Just do everything slowy


----------



## nikkiportia (3 November 2008)

When we rug the yearlings for the first time, we take them into either the enclosed lunge pit or the barn, with a bit and lunge line on. (they are already bitted and leading by then) 
Takes 2 people obviously. We let them sniff it, then fold it and gently slide it onto the back. Best done against a wall so they can't shoot away from you.
Gently do it up, then we let them have a little trot on the lunge so they get used to the feel of it, and the noise. We only do it for a minute, then lead them back to the stable. 
Taking it on and off requires 2 people in the stable for a couple of days, but after that one person can do usually do it as the horse is no longer bothered.


----------



## Cop-Pop (3 November 2008)

I've always just put them on - if you do it slowly and let them sniff if first they don't seem to mind at all


----------



## Theresa_F (3 November 2008)

No expert, but with Chancer, who was a very laid back and chilled youngster, I took a fleece, folded in half and laid it on his back.  As usual he had no reaction, so I then unfolded it, waited a couple of minutes and then did up the belly straps and then the chest straps.

He had a little sniff at it.  Left it on in the stable while he had dinner.

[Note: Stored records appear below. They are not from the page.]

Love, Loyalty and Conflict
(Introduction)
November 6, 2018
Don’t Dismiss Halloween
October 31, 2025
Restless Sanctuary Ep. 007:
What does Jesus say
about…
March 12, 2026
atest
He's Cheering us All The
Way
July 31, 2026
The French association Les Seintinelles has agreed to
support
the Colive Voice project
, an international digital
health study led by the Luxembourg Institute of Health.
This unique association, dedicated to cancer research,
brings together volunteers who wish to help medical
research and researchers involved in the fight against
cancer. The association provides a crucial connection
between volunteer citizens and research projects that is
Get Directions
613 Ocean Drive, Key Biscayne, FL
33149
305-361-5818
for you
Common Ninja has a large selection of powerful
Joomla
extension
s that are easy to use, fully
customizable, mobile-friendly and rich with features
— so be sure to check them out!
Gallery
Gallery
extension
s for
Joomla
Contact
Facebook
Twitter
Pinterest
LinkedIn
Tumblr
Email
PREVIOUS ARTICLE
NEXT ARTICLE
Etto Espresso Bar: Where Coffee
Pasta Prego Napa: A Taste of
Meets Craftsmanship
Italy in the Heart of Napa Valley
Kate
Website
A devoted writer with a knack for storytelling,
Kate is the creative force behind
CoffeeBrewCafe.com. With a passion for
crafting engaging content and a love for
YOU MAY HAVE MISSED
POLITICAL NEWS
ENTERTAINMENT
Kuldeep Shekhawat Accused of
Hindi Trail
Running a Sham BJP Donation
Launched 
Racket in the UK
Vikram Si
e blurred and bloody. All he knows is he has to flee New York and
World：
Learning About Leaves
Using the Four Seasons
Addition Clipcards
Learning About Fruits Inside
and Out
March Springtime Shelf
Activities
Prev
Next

Next day, I just put on his t/o - very light rug as had no filling.  Put it on as I would for any horse and he totally accepted it.  By the end of the week he had it flung on as I do with my others - and I do mean flung on as I am very short.

I have done everything with him as I would for another horse - no faffing but just a little slower and he has been fine.  As said, I have a very sensible and steady chap so everything has been easy and straight forward.


----------



## sallyellis (3 November 2008)

I must admit with my 6 month old filly I brought her in from the field soaking wet and just put it on her, slowly but she didnt mind a bit, but...she does have an old head on young shoulders. Good luck.


----------